• **WHAT THE TASK REQUIRES**: Gather every line of the entries that includes the word "Stichting".

• **RECORDS TO USE**:

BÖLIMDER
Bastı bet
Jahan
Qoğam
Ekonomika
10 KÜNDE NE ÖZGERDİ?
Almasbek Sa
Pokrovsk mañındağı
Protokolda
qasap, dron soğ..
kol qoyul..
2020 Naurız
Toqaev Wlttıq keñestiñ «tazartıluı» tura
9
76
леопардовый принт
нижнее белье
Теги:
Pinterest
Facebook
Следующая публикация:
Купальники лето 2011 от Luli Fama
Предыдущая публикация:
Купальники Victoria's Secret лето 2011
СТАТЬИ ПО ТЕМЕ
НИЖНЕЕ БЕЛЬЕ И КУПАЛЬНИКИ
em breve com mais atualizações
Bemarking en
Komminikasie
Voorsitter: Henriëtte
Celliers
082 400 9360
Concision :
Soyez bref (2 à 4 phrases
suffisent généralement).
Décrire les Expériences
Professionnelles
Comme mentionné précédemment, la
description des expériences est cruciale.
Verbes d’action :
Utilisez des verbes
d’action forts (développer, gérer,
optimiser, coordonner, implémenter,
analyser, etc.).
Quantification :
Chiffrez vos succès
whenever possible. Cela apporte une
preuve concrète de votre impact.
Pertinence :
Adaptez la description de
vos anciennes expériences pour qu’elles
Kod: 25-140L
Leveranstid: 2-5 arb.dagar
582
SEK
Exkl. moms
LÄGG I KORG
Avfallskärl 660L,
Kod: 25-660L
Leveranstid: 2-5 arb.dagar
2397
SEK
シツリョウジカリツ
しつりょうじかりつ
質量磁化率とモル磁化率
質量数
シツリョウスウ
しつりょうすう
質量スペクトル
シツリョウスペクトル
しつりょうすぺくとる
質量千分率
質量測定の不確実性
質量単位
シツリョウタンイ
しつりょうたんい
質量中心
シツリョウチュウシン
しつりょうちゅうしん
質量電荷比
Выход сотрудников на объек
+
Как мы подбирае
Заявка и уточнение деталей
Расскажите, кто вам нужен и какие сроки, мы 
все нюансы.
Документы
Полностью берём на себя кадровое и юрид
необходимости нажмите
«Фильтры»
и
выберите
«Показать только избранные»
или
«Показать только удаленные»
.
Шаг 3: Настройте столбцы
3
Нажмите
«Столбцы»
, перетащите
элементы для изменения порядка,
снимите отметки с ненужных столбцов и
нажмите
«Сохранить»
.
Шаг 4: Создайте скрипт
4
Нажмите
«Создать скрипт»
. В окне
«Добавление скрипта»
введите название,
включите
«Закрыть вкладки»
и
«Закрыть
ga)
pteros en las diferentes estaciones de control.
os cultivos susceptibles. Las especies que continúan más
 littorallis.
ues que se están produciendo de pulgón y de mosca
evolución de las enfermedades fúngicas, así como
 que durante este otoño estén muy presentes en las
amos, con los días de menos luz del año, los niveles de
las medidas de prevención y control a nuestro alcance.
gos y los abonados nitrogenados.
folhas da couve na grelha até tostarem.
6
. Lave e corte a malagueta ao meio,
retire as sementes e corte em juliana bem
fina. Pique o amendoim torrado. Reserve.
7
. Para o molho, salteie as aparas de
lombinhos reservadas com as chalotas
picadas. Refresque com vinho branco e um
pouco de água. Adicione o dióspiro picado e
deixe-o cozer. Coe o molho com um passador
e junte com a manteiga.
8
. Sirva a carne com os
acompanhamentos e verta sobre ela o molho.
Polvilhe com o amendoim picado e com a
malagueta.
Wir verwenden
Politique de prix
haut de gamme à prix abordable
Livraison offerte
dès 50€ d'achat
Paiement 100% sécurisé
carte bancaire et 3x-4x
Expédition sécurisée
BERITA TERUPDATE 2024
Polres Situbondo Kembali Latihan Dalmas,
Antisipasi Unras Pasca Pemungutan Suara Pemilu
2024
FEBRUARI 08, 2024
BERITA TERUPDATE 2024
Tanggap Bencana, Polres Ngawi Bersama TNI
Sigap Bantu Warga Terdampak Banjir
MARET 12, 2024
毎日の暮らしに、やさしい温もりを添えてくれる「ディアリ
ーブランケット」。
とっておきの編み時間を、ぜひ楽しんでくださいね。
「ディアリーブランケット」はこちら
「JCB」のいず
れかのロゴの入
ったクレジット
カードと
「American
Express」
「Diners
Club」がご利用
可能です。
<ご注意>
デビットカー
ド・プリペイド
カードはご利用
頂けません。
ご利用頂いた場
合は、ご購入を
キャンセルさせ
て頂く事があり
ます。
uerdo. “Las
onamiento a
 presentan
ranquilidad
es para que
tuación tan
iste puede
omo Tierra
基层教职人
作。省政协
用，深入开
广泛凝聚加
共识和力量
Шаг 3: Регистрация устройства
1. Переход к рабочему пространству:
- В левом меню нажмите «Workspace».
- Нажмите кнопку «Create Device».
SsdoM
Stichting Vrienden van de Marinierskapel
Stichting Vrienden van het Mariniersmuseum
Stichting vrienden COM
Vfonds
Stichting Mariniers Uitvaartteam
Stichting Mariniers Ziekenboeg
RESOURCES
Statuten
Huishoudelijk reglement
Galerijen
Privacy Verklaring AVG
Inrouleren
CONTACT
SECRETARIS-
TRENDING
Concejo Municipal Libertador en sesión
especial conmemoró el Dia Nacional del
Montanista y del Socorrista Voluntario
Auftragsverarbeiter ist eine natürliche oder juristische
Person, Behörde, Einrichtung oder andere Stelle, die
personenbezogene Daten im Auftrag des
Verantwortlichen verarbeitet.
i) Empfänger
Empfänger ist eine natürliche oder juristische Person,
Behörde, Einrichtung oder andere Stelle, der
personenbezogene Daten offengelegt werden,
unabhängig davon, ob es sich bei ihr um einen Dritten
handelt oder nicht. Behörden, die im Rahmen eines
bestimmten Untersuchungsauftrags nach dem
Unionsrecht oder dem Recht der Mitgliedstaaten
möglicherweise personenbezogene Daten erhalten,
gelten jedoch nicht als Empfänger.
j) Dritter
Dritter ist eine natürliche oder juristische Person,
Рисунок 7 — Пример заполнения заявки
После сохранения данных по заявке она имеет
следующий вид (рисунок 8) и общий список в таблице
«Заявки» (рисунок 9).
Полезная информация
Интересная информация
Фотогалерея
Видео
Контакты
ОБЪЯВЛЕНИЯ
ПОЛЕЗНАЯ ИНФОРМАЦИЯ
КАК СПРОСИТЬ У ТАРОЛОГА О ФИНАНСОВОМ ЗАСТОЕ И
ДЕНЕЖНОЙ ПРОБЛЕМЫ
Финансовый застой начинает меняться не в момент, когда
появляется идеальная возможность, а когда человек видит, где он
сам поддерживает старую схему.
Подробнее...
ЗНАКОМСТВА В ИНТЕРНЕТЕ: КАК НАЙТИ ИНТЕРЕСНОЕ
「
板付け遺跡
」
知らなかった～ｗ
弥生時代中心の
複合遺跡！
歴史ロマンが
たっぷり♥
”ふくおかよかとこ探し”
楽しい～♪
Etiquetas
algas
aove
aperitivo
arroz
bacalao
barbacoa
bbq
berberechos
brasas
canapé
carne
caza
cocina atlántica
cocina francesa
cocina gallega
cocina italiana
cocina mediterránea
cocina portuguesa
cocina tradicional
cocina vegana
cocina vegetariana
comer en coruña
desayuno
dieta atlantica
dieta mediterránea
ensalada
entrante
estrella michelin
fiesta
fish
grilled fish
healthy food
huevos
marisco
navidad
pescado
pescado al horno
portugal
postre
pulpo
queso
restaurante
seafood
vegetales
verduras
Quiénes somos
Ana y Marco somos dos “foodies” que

• **EXPECTED OUTPUT**:
Stichting Vrienden van de Marinierskapel
Stichting Vrienden van het Mariniersmuseum
Stichting vrienden COM
Stichting Mariniers Uitvaartteam
Stichting Mariniers Ziekenboeg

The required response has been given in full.